NEW JERSEY DIVISION OF CHILD PROTECTION AND PERMANENCY v. M.L.Annotate this Case
NOT FOR PUBLICATION WITHOUT THE
APPROVAL OF THE APPELLATE DIVISION
SUPERIOR COURT OF NEW JERSEY
DOCKET NO. A-0
NEW JERSEY DIVISION OF CHILD
PROTECTION AND PERMANENCY,
IN THE MATTER OF THE
GUARDIANSHIP OF S.L.,
October 31, 2014
Submitted September 30, 2014 Decided
Before Judges Haas and Higbee.
On appeal from the Superior Court of New Jersey, Chancery Division, Family Part, Warren County, Docket No. FG-21-132-11.
Joseph E. Krakora, Public Defender, attorney for appellant (Adam W. Toraya, Designated Counsel, on the brief).

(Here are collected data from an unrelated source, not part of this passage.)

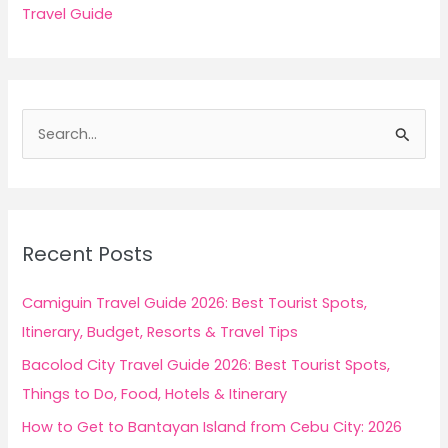
Travel Guide
S
e
a
r
c
Recent Posts
h
f
Camiguin Travel Guide 2026: Best Tourist Spots,
o
Itinerary, Budget, Resorts & Travel Tips
r
Bacolod City Travel Guide 2026: Best Tourist Spots,
:
Things to Do, Food, Hotels & Itinerary
How to Get to Bantayan Island from Cebu City: 2026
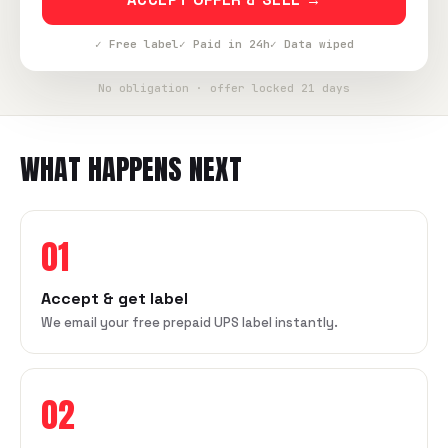
✓ Free label
✓ Paid in 24h
✓ Data wiped
No obligation · offer locked 21 days
WHAT HAPPENS NEXT
01
Accept & get label
We email your free prepaid UPS label instantly.
02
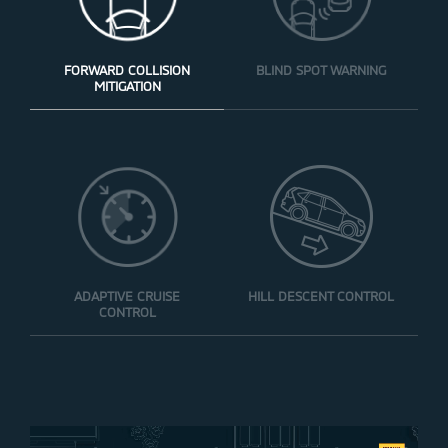
FORWARD COLLISION
BLIND SPOT WARNING
MITIGATION
ADAPTIVE CRUISE
HILL DESCENT CONTROL
CONTROL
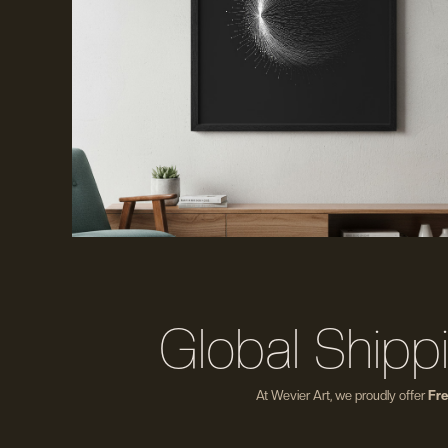
Global Shipp
At Wevier Art, we proudly offer
Fre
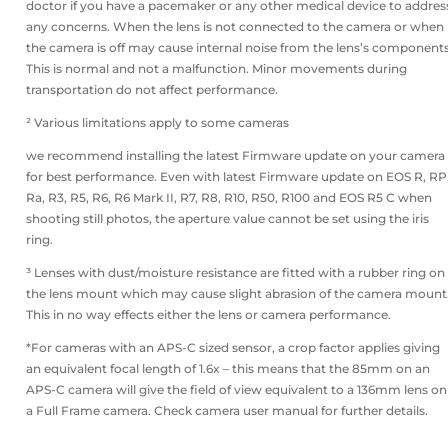
doctor if you have a pacemaker or any other medical device to addres
any concerns. When the lens is not connected to the camera or when
the camera is off may cause internal noise from the lens’s components
This is normal and not a malfunction. Minor movements during
transportation do not affect performance.
² Various limitations apply to some cameras
we recommend installing the latest Firmware update on your camera
for best performance. Even with latest Firmware update on EOS R, RP
Ra, R3, R5, R6, R6 Mark II, R7, R8, R10, R50, R100 and EOS R5 C when
shooting still photos, the aperture value cannot be set using the iris
ring.
³ Lenses with dust/moisture resistance are fitted with a rubber ring on
the lens mount which may cause slight abrasion of the camera mount
This in no way effects either the lens or camera performance.
*For cameras with an APS-C sized sensor, a crop factor applies giving
an equivalent focal length of 1.6x – this means that the 85mm on an
APS-C camera will give the field of view equivalent to a 136mm lens on
a Full Frame camera. Check camera user manual for further details.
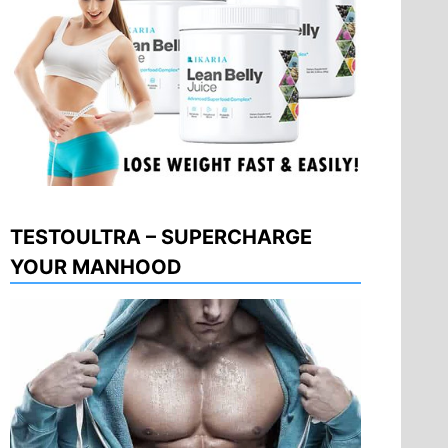
TESTOULTRA – SUPERCHARGE
YOUR MANHOOD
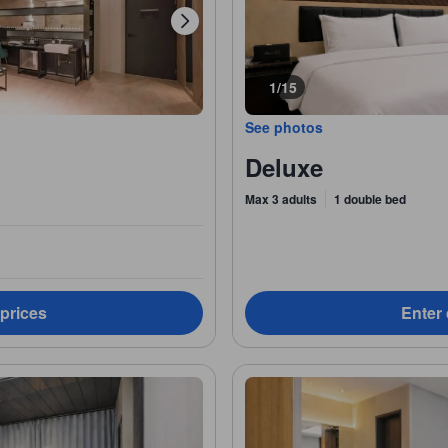
1/15
See photos
Deluxe
Max 3 adults
1 double bed
 prices
Enter 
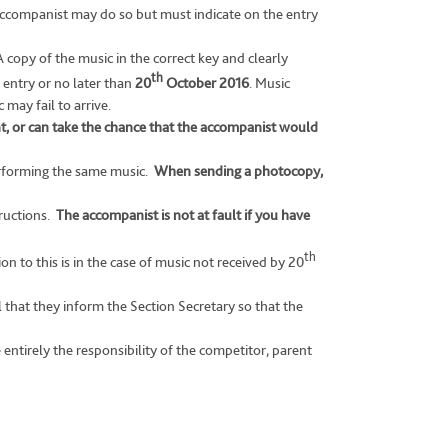
accompanist may do so but must indicate on the entry
copy of the music in the correct key and clearly
th
 entry or no later than
20
October 2016
. Music
may fail to arrive.
t, or can take the chance that the accompanist would
erforming the same music.
When sending a photocopy,
tructions.
The accompanist is not at fault if you have
th
n to this is in the case of music not received by 20
l that they inform the Section Secretary so that the
ntirely the responsibility of the competitor, parent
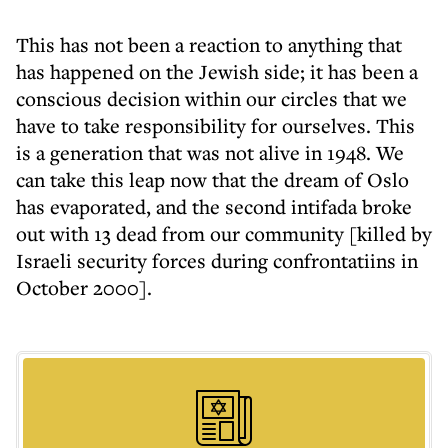
This has not been a reaction to anything that
has happened on the Jewish side; it has been a
conscious decision within our circles that we
have to take responsibility for ourselves. This
is a generation that was not alive in 1948. We
can take this leap now that the dream of Oslo
has evaporated, and the second intifada broke
out with 13 dead from our community [killed by
Israeli security forces during confrontatiins in
October 2000].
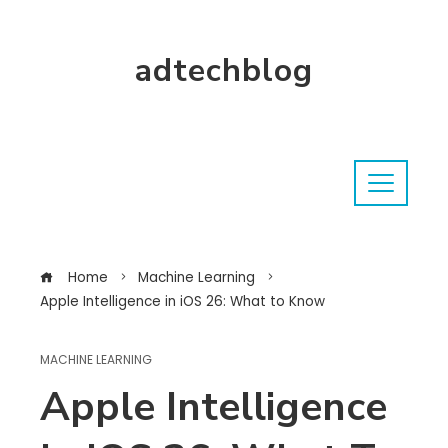
adtechblog
Home
Machine Learning
Apple Intelligence in iOS 26: What to Know
MACHINE LEARNING
Apple Intelligence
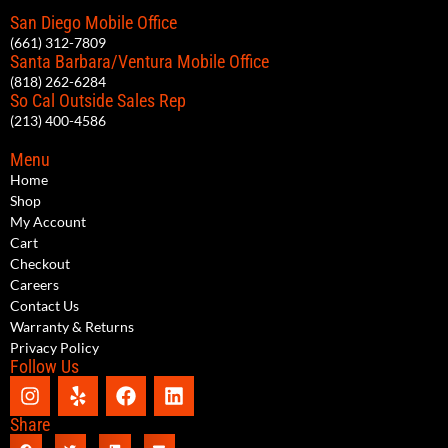
San Diego Mobile Office
(661) 312-7809
Santa Barbara/Ventura Mobile Office
(818) 262-6284
So Cal Outside Sales Rep
(213) 400-4586
Menu
Home
Shop
My Account
Cart
Checkout
Careers
Contact Us
Warranty & Returns
Privacy Policy
Follow Us
Share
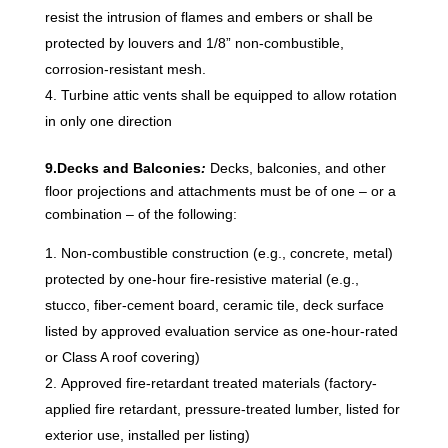
resist the intrusion of flames and embers or shall be
protected by louvers and 1/8” non-combustible,
corrosion-resistant mesh.
Turbine attic vents shall be equipped to allow rotation
in only one direction
9.Decks and Balconies
:
Decks, balconies, and other
floor projections and attachments must be of one – or a
combination – of the following:
Non-combustible construction (e.g., concrete, metal)
protected by one-hour fire-resistive material (e.g.,
stucco, fiber-cement board, ceramic tile, deck surface
listed by approved evaluation service as one-hour-rated
or Class A roof covering)
Approved fire-retardant treated materials (factory-
applied fire retardant, pressure-treated lumber, listed for
exterior use, installed per listing)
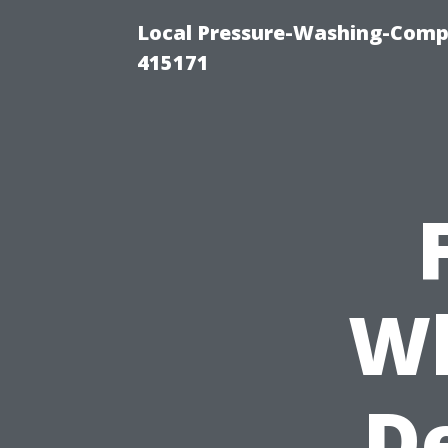
Local Pressure-Washing-Comp
415171
Wh
De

John J. Hoffman, Acting Attorney General, attorney for respondent (Andrea M. Silkowitz, Assistant Attorney General, of counsel; Kimberly Gunning-Marcantonio, Deputy Attorney General, on the brief).
Joseph E. Krakora, Public Defender, Law Guardian, attorney for minor (Gillian Hemstead, Assistant Deputy Public Defender, on the brief).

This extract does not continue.